Whatever it says about me I’ll gladly accept but whenever I think of food a number of images spring to mind: there’s the image of parents bonding with their children around the dining table; there’s the image of friendships being developed and strengthened through the opportunity to chat while enjoying a good meal.
There’s also the image of food being the lifeblood of romance as countless couples nurture their relationship over the dinner plate.
I’m also drawn to the idea that food acts as the cultural glue that keeps us reminded of who we are and where we’ve come from. Though I was born and bred in the UK my parent’s came here from the Caribbean and I was reminded of this, if ever I needed reminding, whenever I sat at the dining table.
There was the food that I rejected, the yams, the green bananas and turned corn and the food that I’ve always enjoyed chicken rice and peas, salt fish and ackee, fried dumplings and roasted red snapper.
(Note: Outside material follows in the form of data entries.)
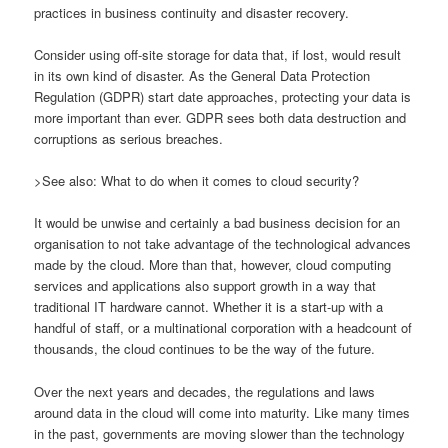
practices in business continuity and disaster recovery.
Consider using off-site storage for data that, if lost, would result
in its own kind of disaster. As the General Data Protection
Regulation (GDPR) start date approaches, protecting your data is
more important than ever. GDPR sees both data destruction and
corruptions as serious breaches.
>See also: What to do when it comes to cloud security?
It would be unwise and certainly a bad business decision for an
organisation to not take advantage of the technological advances
made by the cloud. More than that, however, cloud computing
services and applications also support growth in a way that
traditional IT hardware cannot. Whether it is a start-up with a
handful of staff, or a multinational corporation with a headcount of
thousands, the cloud continues to be the way of the future.
Over the next years and decades, the regulations and laws
around data in the cloud will come into maturity. Like many times
in the past, governments are moving slower than the technology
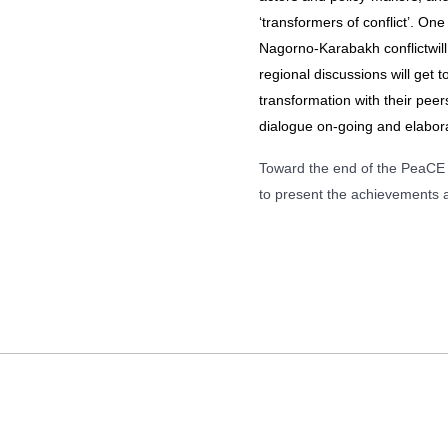
‘transformers of conflict’. O
Nagorno-Karabakh conflictwil
regional discussions will get t
transformation with their peers
dialogue on-going and elaborat
Toward the end of the PeaCE p
to present the achievements 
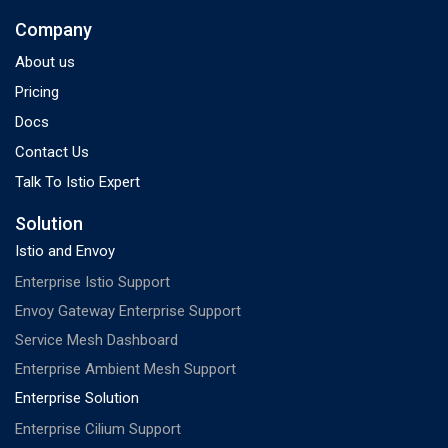
Company
About us
Pricing
Docs
Contact Us
Talk To Istio Expert
Solution
Istio and Envoy
Enterprise Istio Support
Envoy Gateway Enterprise Support
Service Mesh Dashboard
Enterprise Ambient Mesh Support
Enterprise Solution
Enterprise Cilium Support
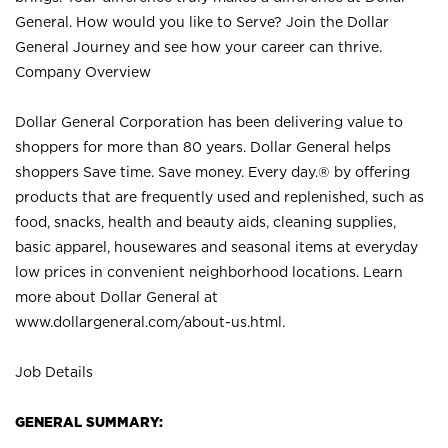
General. How would you like to Serve? Join the Dollar
General Journey and see how your career can thrive.
Company Overview
Dollar General Corporation has been delivering value to
shoppers for more than 80 years. Dollar General helps
shoppers Save time. Save money. Every day.® by offering
products that are frequently used and replenished, such as
food, snacks, health and beauty aids, cleaning supplies,
basic apparel, housewares and seasonal items at everyday
low prices in convenient neighborhood locations. Learn
more about Dollar General at
www.dollargeneral.com/about-us.html
.
Job Details
GENERAL SUMMARY:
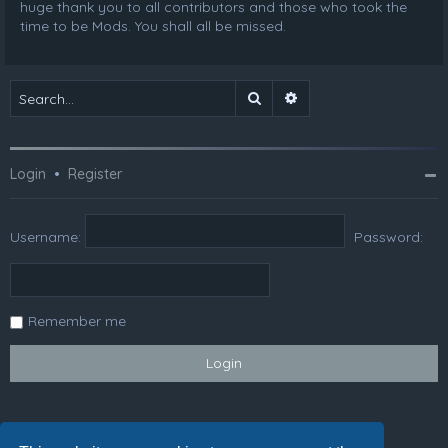
huge thank you to all contributors and those who took the
time to be Mods. You shall all be missed.
Search
Advanced search
Login
•
Register
Username:
Password:
Remember me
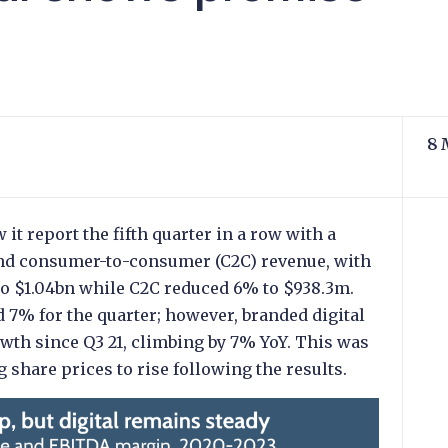
8 
it report the fifth quarter in a row with a
 and consumer-to-consumer (C2C) revenue, with
to $1.04bn while C2C reduced 6% to $938.3m.
 7% for the quarter; however, branded digital
wth since Q3 21, climbing by 7% YoY. This was
share prices to rise following the results.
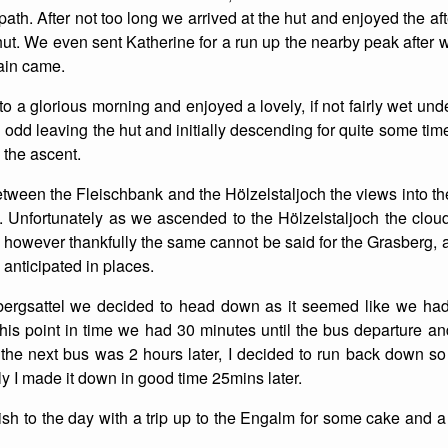
ath. After not too long we arrived at the hut and enjoyed the 
List of Winter Climbs
France
Caving
hut. We even sent Katherine for a run up the nearby peak after w
ain came.
Switzerland
Equestrian
 a glorious morning and enjoyed a lovely, if not fairly wet unde
Wildlife
el odd leaving the hut and initially descending for quite some tim
 the ascent.
etween the Fleischbank and the Hölzelstaljoch the views into 
. Unfortunately as we ascended to the Hölzelstaljoch the clo
 however thankfully the same cannot be said for the Grasberg,
 anticipated in places.
ergsattel we decided to head down as it seemed like we had 
this point in time we had 30 minutes until the bus departure 
s the next bus was 2 hours later, I decided to run back down so t
lly I made it down in good time 25mins later.
sh to the day with a trip up to the Engalm for some cake and 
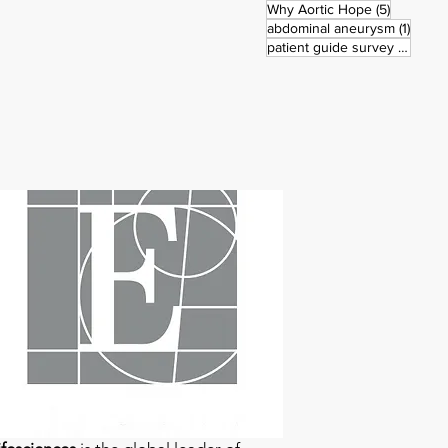
5 posts
Why Aortic Hope
(5)
1 post
abdominal aneurysm
(1)
3 pos
patient guide survey
(3)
What I particularly liked about my favourite dishes was that they were cooked at home and cooked from scratch. By the time I left home not only could I cook these dishes but I also believed that if you wanted to eat properly you had to put a pot on.
Nowadays I’m more than happy to eat in a restaurant and will eat on the move if I’m busy but I cannot understand why we have an over reliance on process foods.
I say all this in reaction to the horsemeat scandal currently sweeping through Europe. Though I haven’t knowingly eaten horse meat I don’t have anything against the idea.
However I most definitely wouldn’t want it in my food without being told it was there. I can also certainly understand why many people are horrified on being told that the burgers they’d been enjoying were in some cases up to 100% horse meat.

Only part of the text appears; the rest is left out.